Start of Given records

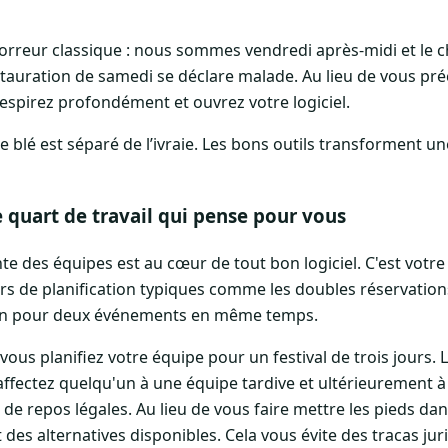
orreur classique : nous sommes vendredi après-midi et le c
uration de samedi se déclare malade. Au lieu de vous préci
espirez profondément et ouvrez votre logiciel.
e blé est séparé de l’ivraie. Les bons outils transforment un
e quart de travail qui pense pour vous
ente des équipes est au cœur de tout bon logiciel. C'est votr
rs de planification typiques comme les doubles réservations
'un pour deux événements en même temps.
vous planifiez votre équipe pour un festival de trois jours. L
fectez quelqu'un à une équipe tardive et ultérieurement à
s de repos légales. Au lieu de vous faire mettre les pieds dan
s alternatives disponibles. Cela vous évite des tracas juri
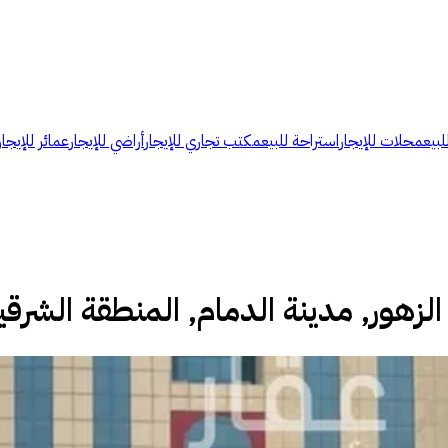
لبيع
محلات للإيجار
استراحة للبيع
مكتب تجاري للإيجار
أراضي للإيجار
عمائر للإيجار
لزهور, مدينة الدمام, المنطقة الشرقي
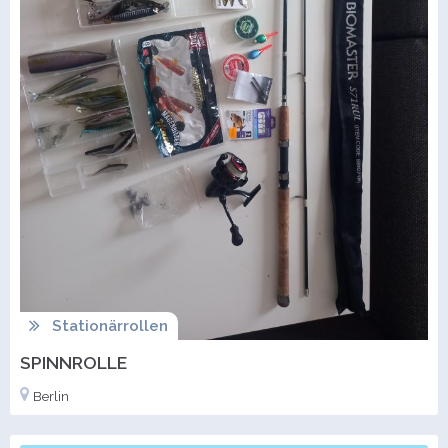
Stationärrollen
SPINNROLLE
Berlin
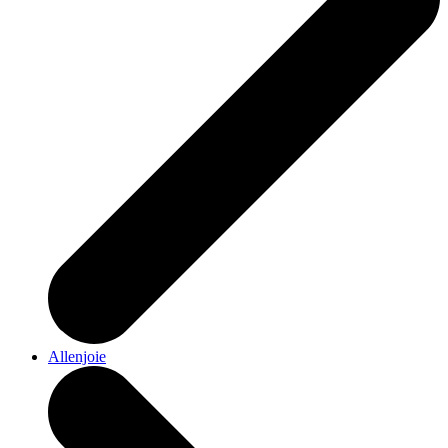
Allenjoie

End of Given records

*What you have to do*. Please reproduce, word for word, every line from the first line of the records above through the line containing "e quart de travail qui pense pour vous", and leave out the pictures.

*Output for this task*.
orreur classique : nous sommes vendredi après-midi et le c
uration de samedi se déclare malade. Au lieu de vous préci
espirez profondément et ouvrez votre logiciel.
e blé est séparé de l’ivraie. Les bons outils transforment un
e quart de travail qui pense pour vous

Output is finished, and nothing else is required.